91 Decode Ways

A message containing letters from A-Z is being encoded to numbers using the following mapping:

'A' -> 1 'B' -> 2 ... 'Z' -> 26 Given an encoded message containing digits, determine the total number of ways to decode it.

For example, Given encoded message "12", it could be decoded as "AB" (1 2) or "L" (12).

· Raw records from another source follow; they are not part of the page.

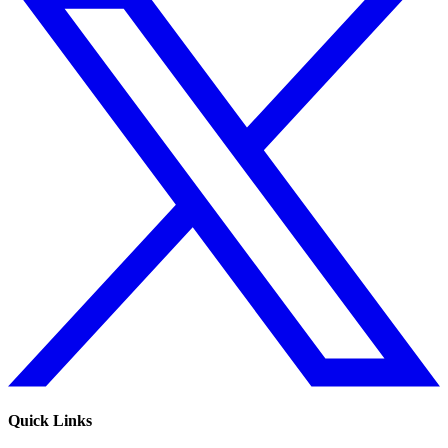
Quick Links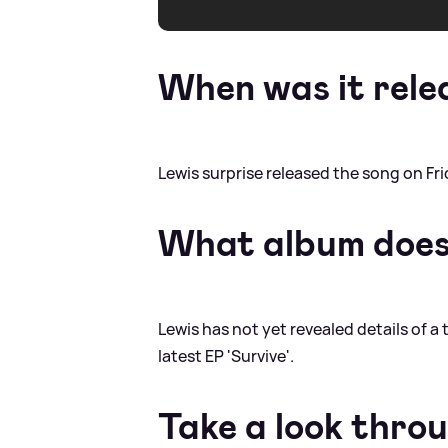
When was it rele
Lewis surprise released the song on Frid
What album does 
Lewis has not yet revealed details of a 
latest EP 'Survive'.
Take a look thro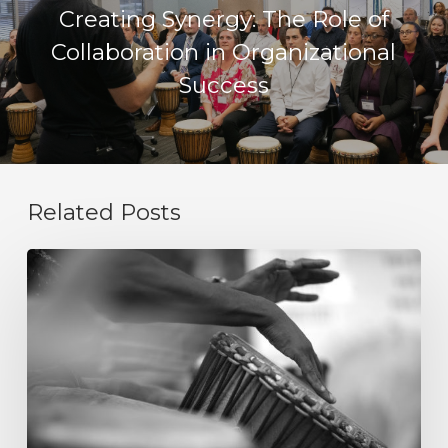
Creating Synergy: The Role of
Collaboration in Organizational
Success
Related Posts
Integrity
Is
Not
a
Value
Statement.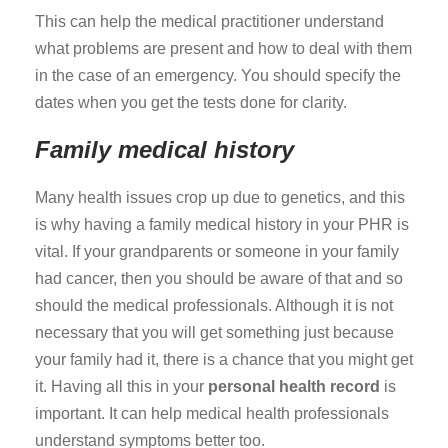
This can help the medical practitioner understand
what problems are present and how to deal with them
in the case of an emergency. You should specify the
dates when you get the tests done for clarity.
Family medical history
Many health issues crop up due to genetics, and this
is why having a family medical history in your PHR is
vital. If your grandparents or someone in your family
had cancer, then you should be aware of that and so
should the medical professionals. Although it is not
necessary that you will get something just because
your family had it, there is a chance that you might get
it. Having all this in your
personal health record
is
important. It can help medical health professionals
understand symptoms better too.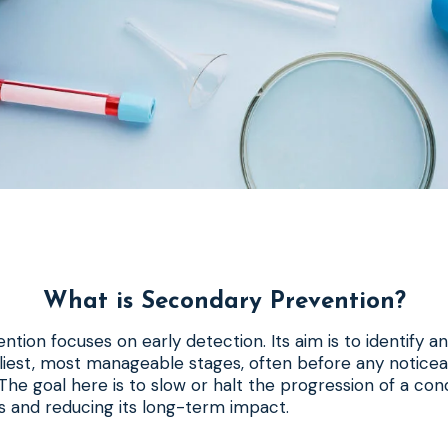
What is Secondary Prevention?
tion focuses on early detection. Its aim is to identify an
arliest, most manageable stages, often before any noti
he goal here is to slow or halt the progression of a condi
 and reducing its long-term impact.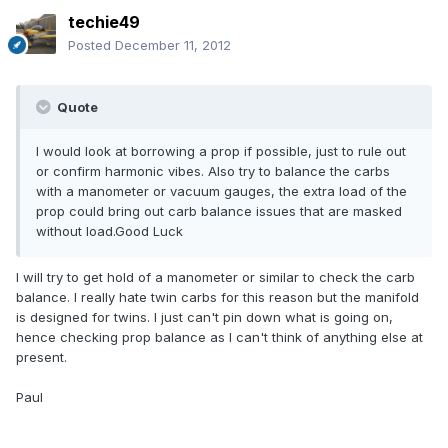
techie49
Posted
December 11, 2012
Quote
I would look at borrowing a prop if possible, just to rule out
or confirm harmonic vibes. Also try to balance the carbs
with a manometer or vacuum gauges, the extra load of the
prop could bring out carb balance issues that are masked
without load.Good Luck
I will try to get hold of a manometer or similar to check the carb
balance. I really hate twin carbs for this reason but the manifold
is designed for twins. I just can't pin down what is going on,
hence checking prop balance as I can't think of anything else at
present.
Paul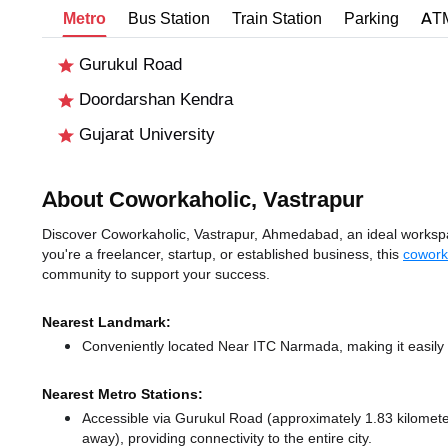
Metro
Bus Station
Train Station
Parking
AT
Gurukul Road
Doordarshan Kendra
Gujarat University
About Coworkaholic, Vastrapur
Discover Coworkaholic, Vastrapur, Ahmedabad, an ideal workspac
you're a freelancer, startup, or established business, this
cowork
community to support your success.
Nearest Landmark:
Conveniently located Near ITC Narmada, making it easily
Nearest Metro Stations:
Accessible via Gurukul Road (approximately 1.83 kilome
away),
providing connectivity to the entire city.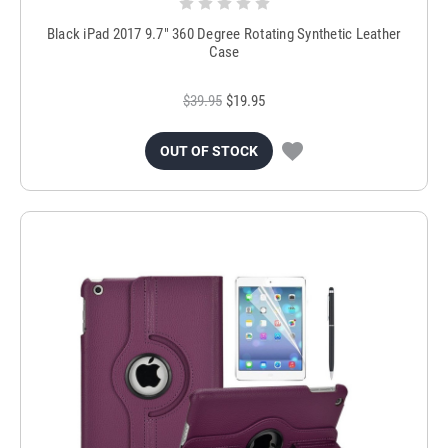
Black iPad 2017 9.7" 360 Degree Rotating Synthetic Leather
Case
$39.95
$19.95
OUT OF STOCK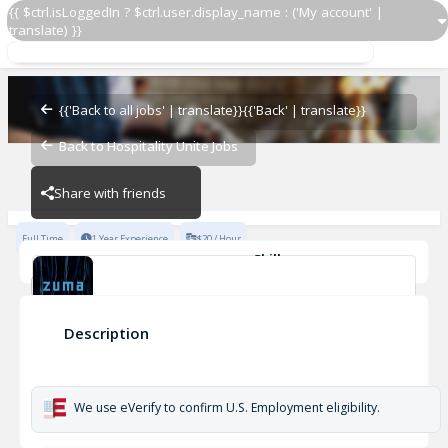
{{ $ctrl.isLoggedIn ? $ctrl.user.display_name : ('My account' |
translate) }}
Receiver
Zuma - Vail
{{'Back to all jobs' | translate}}
{{'Back' | translate}}
Back to Hospitality Unite Jobs
Zuma - Vail
Share with friends
Full Time
1 Year Experience
$20 / Hour
Skills
Casual Dining Experience
Fine Dining Experience
Cleanliness
Kitchen Safety
Inventory Management
Fast-Paced Experience
Receiver
Description
+1
Zuma - Vail
We use eVerify to confirm U.S. Employment eligibility.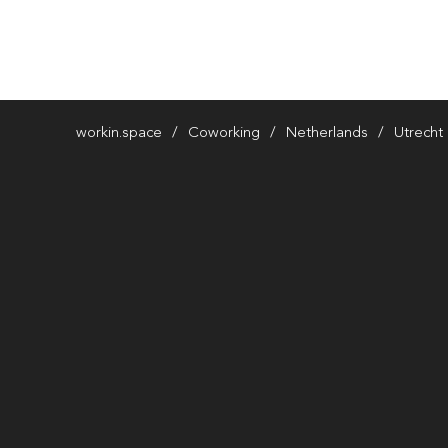
workin.space
Coworking
Netherlands
Utrecht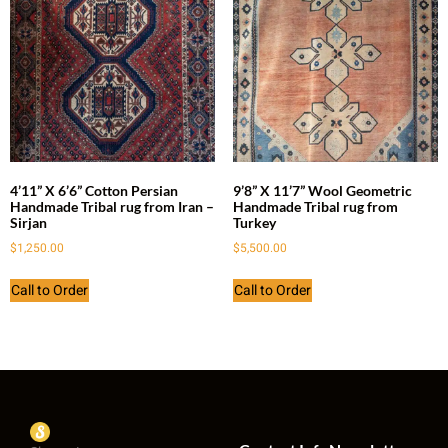
4’11” X 6’6” Cotton Persian
9’8” X 11’7” Wool Geometric
Handmade Tribal rug from Iran –
Handmade Tribal rug from
Sirjan
Turkey
$
1,250.00
$
5,500.00
Call to Order
Call to Order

The number of ways decoding "12" is 2.

The optimal solution is using dp, but this can also be solved by path-memorized dfs. dp solution diagram is like this:

public int numDecodeWays(String s){
  if (s == null || s.length() == 0) return 0;
  int[] dp = new int[s.length() + 1];
  dp[0] = 1;
  dp[1] = s.charAt(0) == '0' ? 0 : 1;
  for (int i = 2; i <= s.length(); i++){
    int lastOne = Integer.parseInt(s.substring(i - 1, i));
    int lastTwo = Integer.parseInt(s.substring(i - 2, i));
    if (lastOne >= 1 && lastOne <= 9){
      dp[i] += dp[i - 1];
    }
    if (lastTwo >= 10 && lastTwo <= 26){
      dp[i] += dp[i - 2];
    }
  }
  return dp[s.length()];
}

dfs的思路的话就是这样的：

  public int numDecodings(String s) {
        if (s == null || s.length() == 0) return 0;
        Set<String> numbers = new HashSet<>();
        for (int i = 1; i <= 26; i++){
            numbers.add(String.valueOf(i));
        }
        return helper(new HashMap<Integer, Integer>(), 0, s, numbers);
    }
  private int helper(Map<Integer, Integer> map, int pos, String s, Set<String> numbers){
        Integer count = map.get(pos);
        if (count != null) return count;
        if (pos == s.length()) return 1;
        int numOfWays = 0;
        if (pos + 1 <= s.length() && numbers.contains(s.substring(pos, pos + 1))){
            numOfWays += helper(map, pos + 1, s, numbers);
        }
        if (pos + 2 <= s.length() && numbers.contains(s.substring(pos, pos + 2))){
            numOfWays += helper(map, pos + 2, s, numbers);
        }
        map.put(pos, numOfWays);
        return numOfWays;
    }

以上。